WHEN you are buying a house, you will be told whether the land is freehold or leasehold - but what is the difference?

Freehold ownership of land is permanent ownership which can be legally passed to your heirs. You also own the buildings on the land and are responsible for them entirely.

Leasehold ownership is a temporary right to land or property. The freeholder grants a lease of the land. This can be for a very long time, more than a lifetime, but there is always a “term of years” and at the end of the term the property must be handed back to the freeholder.

Leasehold ownership is usually found when purchasing flats where you buy the use of the flat for a number of years on the agreed terms set out on the lease. This means the value of leasehold property can be affected by the amount of years remaining on the lease - the shorter the term, the less the value.

Many leases for flats are for 125 years or 999 years and therefore this should not affect you in your lifetime.

However, if you buy a flat with less than 70 years to run on the lease, you may have trouble finding someone willing to take on such a short lease when you come to sell, and the value will decline as the years pass by.
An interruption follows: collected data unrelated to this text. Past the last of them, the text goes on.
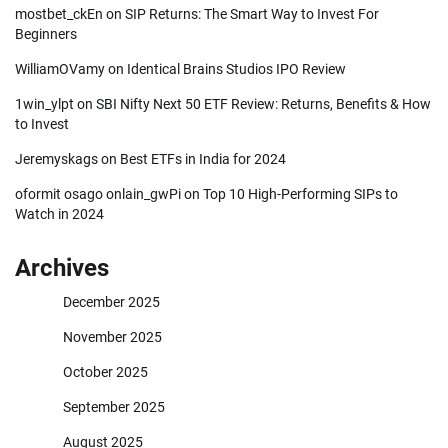
mostbet_ckEn
on
SIP Returns: The Smart Way to Invest For
Beginners
WilliamOVamy
on
Identical Brains Studios IPO Review
1win_ylpt
on
SBI Nifty Next 50 ETF Review: Returns, Benefits & How
to Invest
Jeremyskags
on
Best ETFs in India for 2024
oformit osago onlain_gwPi
on
Top 10 High-Performing SIPs to
Watch in 2024
Archives
December 2025
November 2025
October 2025
September 2025
August 2025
It is also difficult to obtain mortgage finance on leasehold properties with less than 70 years left to run. In some cases, though, an extension can be obtained.

This does not mean leasehold properties should be avoided. They allow the freeholder to retain control over the common areas, such as the entrance hall and staircase, as well as the exterior walls and roof.

In return you will be charged a service charge, a share of the buildings insurance and management charges and, in some cases, a ground rent.

You should ensure you know these costs when considering the purchase of a leasehold property.